The direct current bus is also used for connecting an energy storage device so as to transmit direct current of the energy storage device to the inverter circuit;

The inverter circuit is used for converting direct current of the photovoltaic array or the energy storage device into alternating current and transmitting the alternating current to a power grid or a load;

the method comprises the following steps:

And under the condition that the output power of the photovoltaic array is larger than or equal to the load power and the charge state of the energy storage device is larger than or equal to a first preset threshold value, controlling the energy storage device to stop working, and then controlling the bus voltage of the direct current bus to be reduced, wherein the bus voltage is the absolute value of the voltage difference value between the positive electrode of the direct current bus and the negative electrode of the direct current bus.

9. The control method according to claim 8, characterized in that the method further comprises:

And after the energy storage device stops working, if the output power of the photovoltaic array is smaller than the load power, controlling the energy storage device to supply power to the load, and controlling the bus voltage to rise.

10. The control method according to claim 8 or 9, characterized in that the method further comprises:

And controlling the bus voltage to rise before the energy storage device stops working and under the condition that the charge state of the energy storage device is smaller than or equal to a second preset threshold value, wherein the second preset threshold value is smaller than the first preset threshold value.

11. The control method according to claim 8 or 9, characterized in that the method further comprises:

And controlling the bus voltage to rise after the energy storage device supplies power to the load and under the condition that the state of charge of the energy storage device is smaller than or equal to the second preset threshold, wherein the second preset threshold is smaller than the first preset threshold.
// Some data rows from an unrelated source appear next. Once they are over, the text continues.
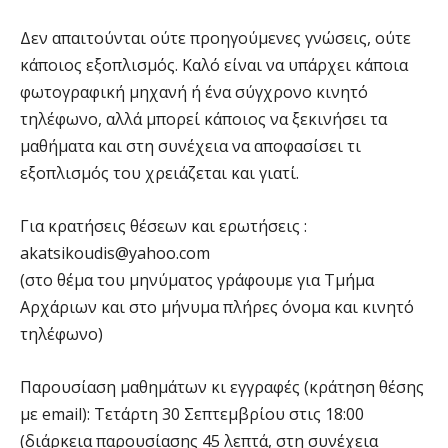
Δεν απαιτούνται ούτε προηγούμενες γνώσεις, ούτε
κάποιος εξοπλισμός. Καλό είναι να υπάρχει κάποια
φωτογραφική μηχανή ή ένα σύγχρονο κινητό
τηλέφωνο, αλλά μπορεί κάποιος να ξεκινήσει τα
μαθήματα και στη συνέχεια να αποφασίσει τι
εξοπλισμός του χρειάζεται και γιατί.
Για κρατήσεις θέσεων και ερωτήσεις :
akatsikoudis@yahoo.com
(στο θέμα του μηνύματος γράφουμε για Τμήμα
Αρχάριων και στο μήνυμα πλήρες όνομα και κινητό
τηλέφωνο)
Παρουσίαση μαθημάτων κι εγγραφές (κράτηση θέσης
με email): Τετάρτη 30 Σεπτεμβρίου στις 18:00
(διάρκεια παρουσίασης 45 λεπτά, στη συνέχεια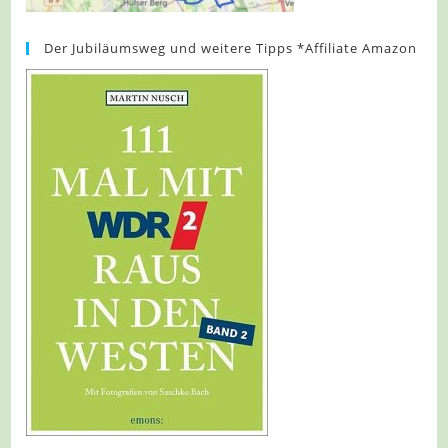
Der Jubiläumsweg und weitere Tipps *Affiliate Amazon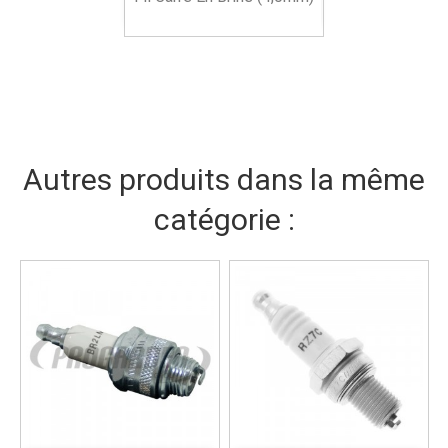
Autres produits dans la même
catégorie :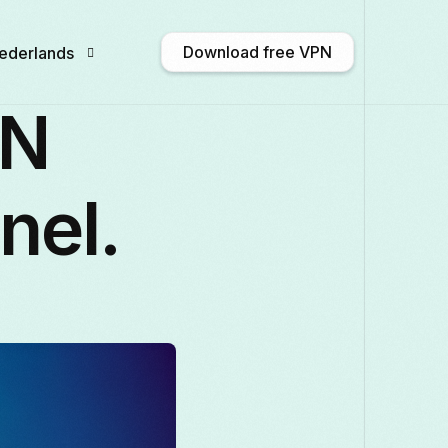
Download free VPN
ederlands
PN
nglish
Afrikaans
Shqip
አማርኛ
nel.
ългарски
ဗမာစာ
Català
中文 (中
rançais
Galego
ქართული
Deutsch
taliano
日本語
ಕನ್ನಡ
Қазақ тілі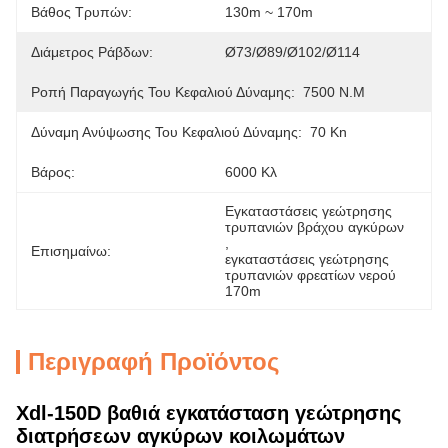
Βάθος Τρυπών:
130m ~ 170m
Διάμετρος Ράβδων:
Ø73/ø89/ø102/ø114
Ροπή Παραγωγής Του Κεφαλιού Δύναμης:
7500 N.m
Δύναμη Ανύψωσης Του Κεφαλιού Δύναμης:
70 Kn
Βάρος:
6000 Κλ
Εγκαταστάσεις γεώτρησης 
τρυπανιών βράχου αγκύρων
, 
Επισημαίνω:
εγκαταστάσεις γεώτρησης 
τρυπανιών φρεατίων νερού 
170m
Περιγραφή Προϊόντος
Xdl-150D βαθιά εγκατάσταση γεώτρησης
διατρήσεων αγκύρων κοιλωμάτων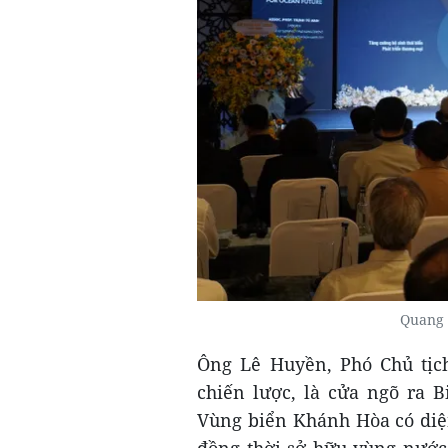
Quang 
Ông Lê Huyền, Phó Chủ tịch
chiến lược, là cửa ngõ ra 
Vùng biển Khánh Hòa có diện
đồng thời sở hữu vùng nước 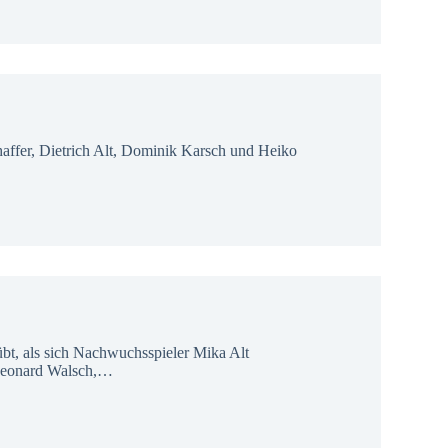
haffer, Dietrich Alt, Dominik Karsch und Heiko
übt, als sich Nachwuchsspieler Mika Alt
 Leonard Walsch,…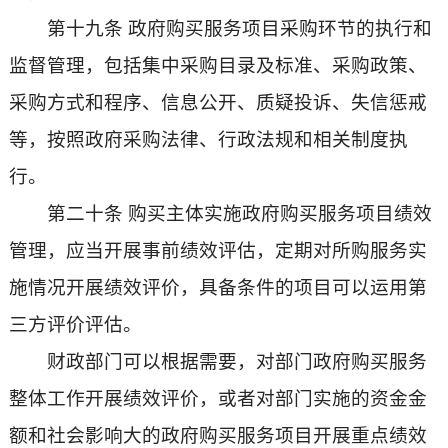
第十九条 政府购买服务项目采购环节的执行和
监督管理，包括集中采购目录及标准、采购政策、
采购方式和程序、信息公开、质疑投诉、失信惩戒
等，按照政府采购法律、行政法规和相关制度执
行。
第二十条 购买主体实施政府购买服务项目绩效
管理，应当开展事前绩效评估，定期对所购服务实
施情况开展绩效评价，具备条件的项目可以运用第
三方评价评估。
财政部门可以根据需要，对部门政府购买服务
整体工作开展绩效评价，或者对部门实施的资金金
额和社会影响大的政府购买服务项目开展重点绩效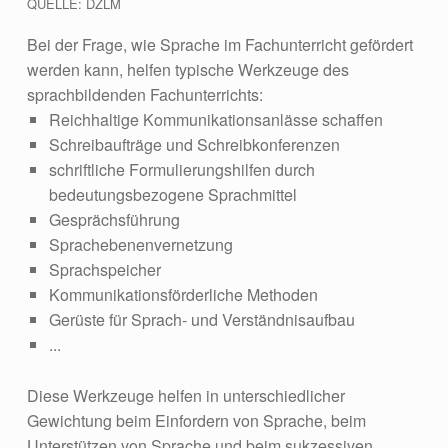
QUELLE: DZLM
Bei der Frage, wie Sprache im Fachunterricht gefördert
werden kann, helfen typische Werkzeuge des
sprachbildenden Fachunterrichts:
Reichhaltige Kommunikationsanlässe schaffen
Schreibaufträge und Schreibkonferenzen
schriftliche Formulierungshilfen durch
bedeutungsbezogene Sprachmittel
Gesprächsführung
Sprachebenenvernetzung
Sprachspeicher
Kommunikationsförderliche Methoden
Gerüste für Sprach- und Verständnisaufbau
...
Diese Werkzeuge helfen in unterschiedlicher
Gewichtung beim Einfordern von Sprache, beim
Unterstützen von Sprache und beim sukzessiven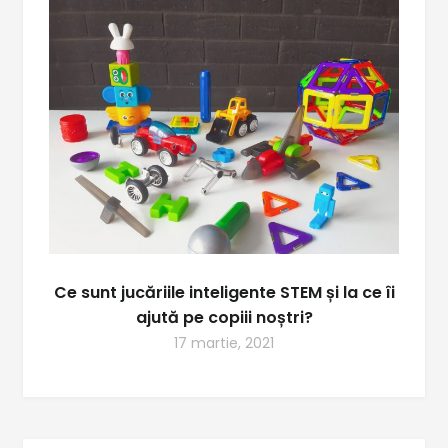
Ce sunt jucăriile inteligente STEM și la ce îi
ajută pe copiii noștri?
17 martie, 2021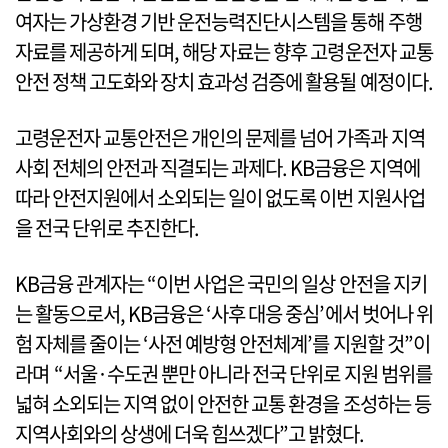
여자는 가상환경 기반 운전능력진단시스템을 통해 주행
자료를 제공하게 되며, 해당 자료는 향후 고령운전자 교통
안전 정책 고도화와 장치 효과성 검증에 활용될 예정이다.
고령운전자 교통안전은 개인의 문제를 넘어 가족과 지역
사회 전체의 안전과 직결되는 과제다. KB금융은 지역에
따라 안전지원에서 소외되는 일이 없도록 이번 지원사업
을 전국 단위로 추진한다.
KB금융 관계자는 “이번 사업은 국민의 일상 안전을 지키
는 활동으로서, KB금융은 ‘사후 대응 중심’에서 벗어나 위
험 자체를 줄이는 ‘사전 예방형 안전체계’를 지원할 것”이
라며 “서울·수도권 뿐만 아니라 전국 단위로 지원 범위를
넓혀 소외되는 지역 없이 안전한 교통 환경을 조성하는 등
지역사회와의 상생에 더욱 힘쓰겠다”고 밝혔다.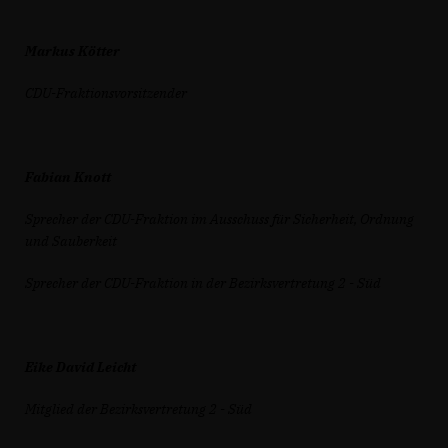
Markus Kötter
CDU-Fraktionsvorsitzender
Fabian Knott
Sprecher der CDU-Fraktion im Ausschuss für Sicherheit, Ordnung
und Sauberkeit
Sprecher der CDU-Fraktion in der Bezirksvertretung 2 - Süd
Eike David Leicht
Mitglied der Bezirksvertretung 2 - Süd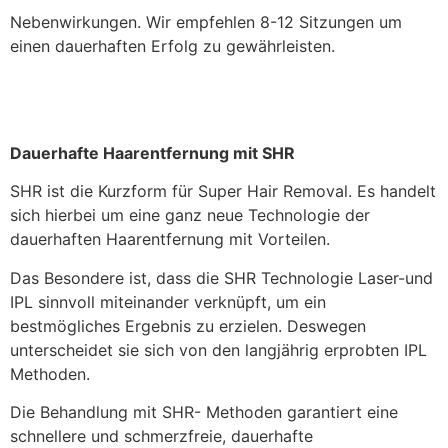
Nebenwirkungen. Wir empfehlen 8-12 Sitzungen um
einen dauerhaften Erfolg zu gewährleisten.
Dauerhafte Haarentfernung mit SHR
SHR ist die Kurzform für Super Hair Removal. Es handelt
sich hierbei um eine ganz neue Technologie der
dauerhaften Haarentfernung mit Vorteilen.
Das Besondere ist, dass die SHR Technologie Laser-und
IPL sinnvoll miteinander verknüpft, um ein
bestmögliches Ergebnis zu erzielen. Deswegen
unterscheidet sie sich von den langjährig erprobten IPL
Methoden.
Die Behandlung mit SHR- Methoden garantiert eine
schnellere und schmerzfreie, dauerhafte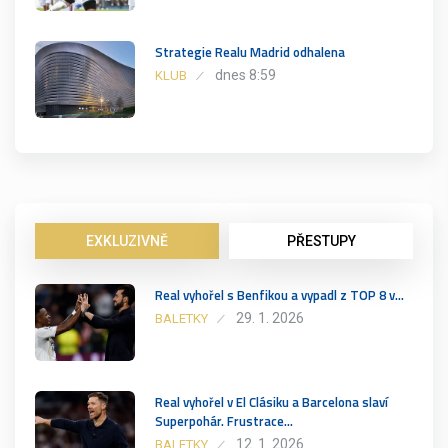
Strategie Realu Madrid odhalena
dnes 8:59
KLUB
EXKLUZIVNĚ
PŘESTUPY
Real vyhořel s Benfikou a vypadl z TOP 8 v…
29. 1. 2026
BALETKY
Real vyhořel v El Clásiku a Barcelona slaví
Superpohár. Frustrace…
12. 1. 2026
BALETKY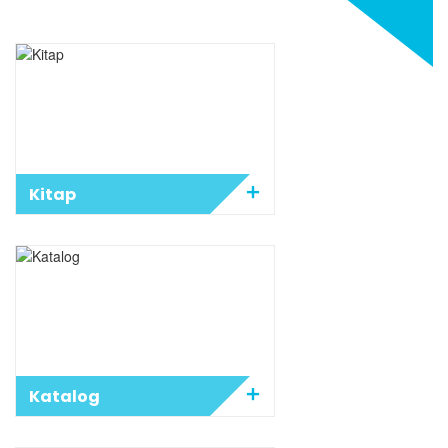
Kitap
Katalog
12. The control method according to any one of claims 8 to 11, wherein the first controlling the energy storage device to stop operation and then controlling the bus voltage of the dc bus to decrease includes:

And under the condition that the output power of the photovoltaic array is larger than or equal to the load power and the charge state of the energy storage device is larger than or equal to the first preset threshold value, after a first period of time, the energy storage device is controlled to stop working, and then the bus voltage is controlled to be reduced, wherein the first period of time is larger than or equal to 5 minutes and smaller than or equal to 10 minutes.

13. A control method according to any one of claims 8-12, wherein the controlling the energy storage device to supply power to the load and controlling the bus voltage rise comprises:

And after the energy storage device stops working, if the output power of the photovoltaic array is smaller than the load power, controlling the energy storage device to supply power to the load after a second time period, and controlling the bus voltage to rise, wherein the second time period is longer than or equal to 5 minutes and is shorter than or equal to 10 minutes.